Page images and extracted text
----

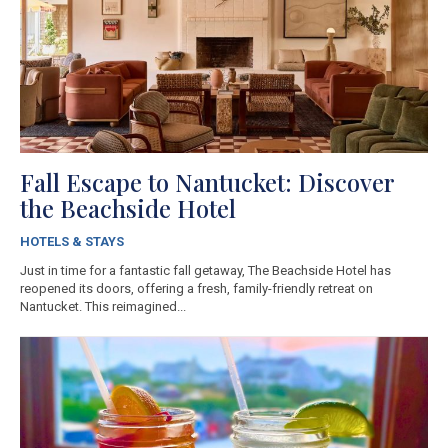
Fall Escape to Nantucket: Discover
the Beachside Hotel
HOTELS & STAYS
Just in time for a fantastic fall getaway, The Beachside Hotel has
reopened its doors, offering a fresh, family-friendly retreat on
Nantucket. This reimagined...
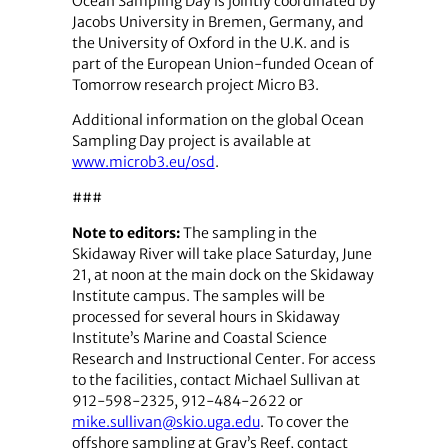
Ocean Sampling Day is jointly coordinated by
Jacobs University in Bremen, Germany, and
the University of Oxford in the U.K. and is
part of the European Union-funded Ocean of
Tomorrow research project Micro B3.
Additional information on the global Ocean
Sampling Day project is available at
www.microb3.eu/osd
.
###
Note to editors:
The sampling in the
Skidaway River will take place Saturday, June
21, at noon at the main dock on the Skidaway
Institute campus. The samples will be
processed for several hours in Skidaway
Institute’s Marine and Coastal Science
Research and Instructional Center. For access
to the facilities, contact Michael Sullivan at
912-598-2325, 912-484-2622 or
mike.sullivan@skio.uga.edu
. To cover the
offshore sampling at Gray’s Reef, contact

----

Every line above should be repeated exactly; pictures stay out of the copy.

- **EXERCISE RESULT**:
Fall Escape to Nantucket: Discover
the Beachside Hotel
HOTELS & STAYS
Just in time for a fantastic fall getaway, The Beachside Hotel has
reopened its doors, offering a fresh, family-friendly retreat on
Nantucket. This reimagined...
Ocean Sampling Day is jointly coordinated by
Jacobs University in Bremen, Germany, and
the University of Oxford in the U.K. and is
part of the European Union-funded Ocean of
Tomorrow research project Micro B3.
Additional information on the global Ocean
Sampling Day project is available at
www.microb3.eu/osd
.
###
Note to editors:
The sampling in the
Skidaway River will take place Saturday, June
21, at noon at the main dock on the Skidaway
Institute campus. The samples will be
processed for several hours in Skidaway
Institute’s Marine and Coastal Science
Research and Instructional Center. For access
to the facilities, contact Michael Sullivan at
912-598-2325, 912-484-2622 or
mike.sullivan@skio.uga.edu
. To cover the
offshore sampling at Gray’s Reef, contact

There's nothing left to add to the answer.